Notice how quickly Chateaureynaud moves from the general to the particular. (In fact, he uses clothes throughout the story for verisimilitude). At no point does he offer any explanation for the situation the couple find themselves in, which seems to be that they are the last two humans alive, and the story ends as mysteriously as it began with the narrator walking away naked from their burning home:

“Right from my first tottering steps, the gravel on the roadbed and the cracks in the asphalt cut into my bare feet. Then came the rocks, the twigs, the razor grass along the embankment, and, further off, the high and spoiled wheat among the brambles.”

A science fiction premise is also used to great effect in one of my favourite stories, ‘The Gulf of the Years’. Again it begins in ordinary fashion with a man on a train. His knowledge of the future is not entirely clear at first: “The bombing wouldn’t start till later that morning,” may simply imply a regular event; “And yet, in a few hours one of them would kill his mother,” is placed in such a way it may be the authorial voice rather than the character’s. Gradually, however, we come to realise that Manoir is there to visit his younger self:

“You’re Jean-Jacques Manoir, aren’t you? Right? You don’t know me, but I know all about you. You’re eight years old, in third grade, and your teacher’s name is Mr Crepon. He’s got a tiny moustache and is very strict.”

Chateaureynaud’s interest in time travel (never mentioned in the story) is emotional rather than cerebral, with the focus on Manoir’s conversations with his child self and his mother. The story ends without any clear indication of why Manoir has travelled back in time, with an ambiguous final sentence which again is as much about emotional resonance as clarifying whether Manoir intends to save his mother.

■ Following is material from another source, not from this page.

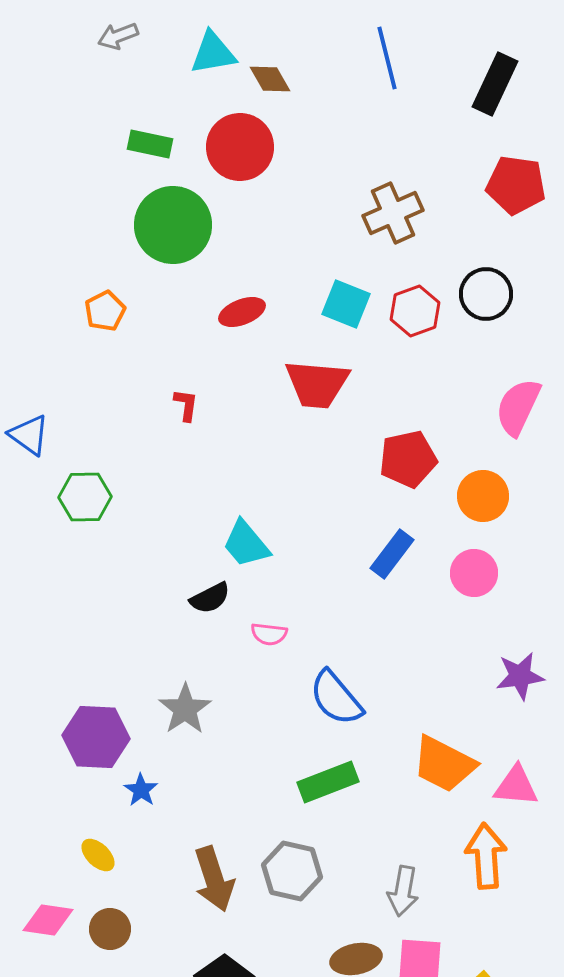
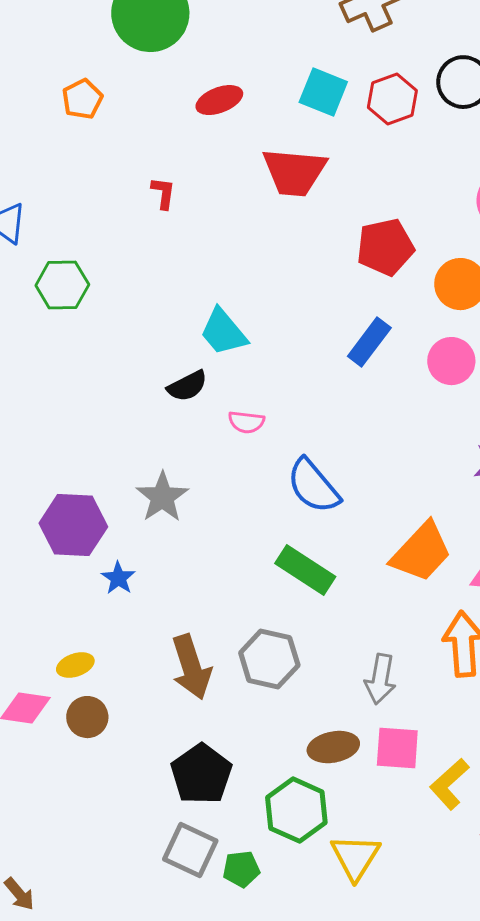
orange trapezoid: (444, 764) -> (421, 552), turned -74
green rectangle: (328, 782) -> (305, 570), turned 54
yellow ellipse: (98, 855) -> (75, 665), moved, turned -63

Other stories borrow from other genres. Both ‘The Pest’ and ‘La Tete’ have pickpocketed an idea or two from the horror story: ‘The Pest’ is a variation on the double, and ‘La Tete’ features a severed head which refuses to die. ‘The Beautiful Coalwoman’ reads like a fable Calvino might write, with a knight lured onto an island by a beautiful woman said to be over one hundred years old. ‘Ecorcheville’ is a strange clash of genres featuring a man whose death is foretold by a gypsy and an automated suicide machine. A number of the stories simply take an idea and play with it: a house where everything is made of concrete; a street that no-one can find; a city of museums where the homeless hide. In each case Chateaureynaud builds from our everyday experience until he creates something quite different.

Given the quality of these stories, it is a wonder that they have taken so long to reach an English-speaking audience, and then only thanks to their translator Edward Gauvin and Small Beer Press. Hopefully more will follow.

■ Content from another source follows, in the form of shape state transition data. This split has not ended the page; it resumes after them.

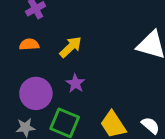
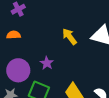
yellow arrow: (71, 47) -> (70, 37), moved, turned -84

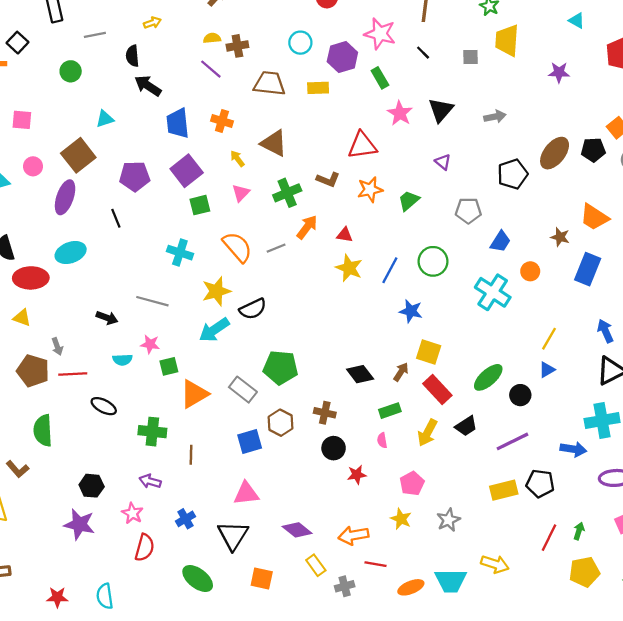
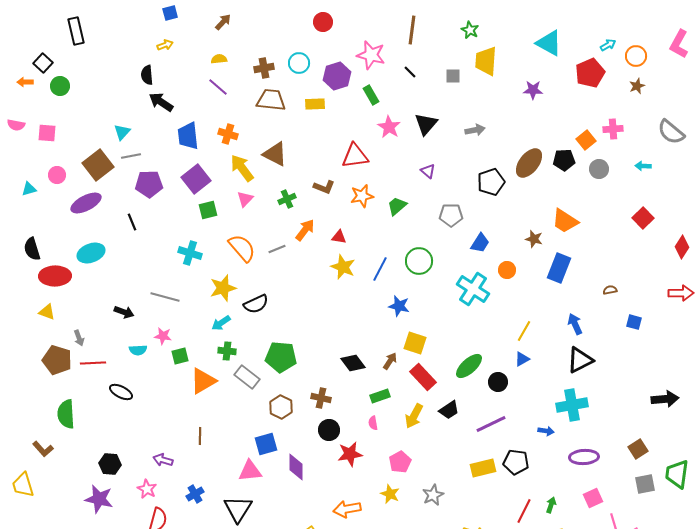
cyan triangle: (577, 20) -> (549, 43), size x1.8
gray line: (95, 35) -> (131, 156), moved
brown cross: (237, 46) -> (264, 68), moved
green circle: (71, 71) -> (60, 86), moved
cyan triangle: (105, 119) -> (122, 132), turned -30
yellow arrow: (237, 159) -> (242, 168), size x1.8
green cross: (287, 193) -> (287, 199), size x0.7
purple ellipse: (65, 197) -> (86, 203), turned 44
cyan arrow: (214, 330) -> (221, 323), size x0.7
green cross: (152, 432) -> (227, 351), moved, size x0.7
blue square: (250, 441) -> (266, 444), moved
blue arrow: (573, 449) -> (546, 431), size x0.7
red star: (357, 475) -> (350, 454), size x1.4
purple diamond: (297, 530) -> (296, 467), moved, turned 52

Danger rating: despite the often bewildering originality of the stories, Chateaureynaud’s presentation is gentle, one might even say insidious, as if he were whispering these tales just for you.


July 8, 2011

The Year of Reading Dangerously – Quim Monzo

Guadalajara is a selection of short stories by the Catalan writer Quim Monzo, thankfully (despite the retention of the (wonderful sounding) original title) translated into English by Peter Bush, who seems to be on a one man mission to allow those of us more linguistically challenged to be able to appreciate this entertaining and original writer. This was not my first exposure to Monzo’s wit and craft, having read his novel The Enormity of the Tragedy a few years ago, possibly (and rather sadly) intrigued by its premise, that of a man with an unending erection. While the stories in Guadalajara are not quite so age restricted, they are similarly playful, often taking a striking idea and running with it in quite the same way.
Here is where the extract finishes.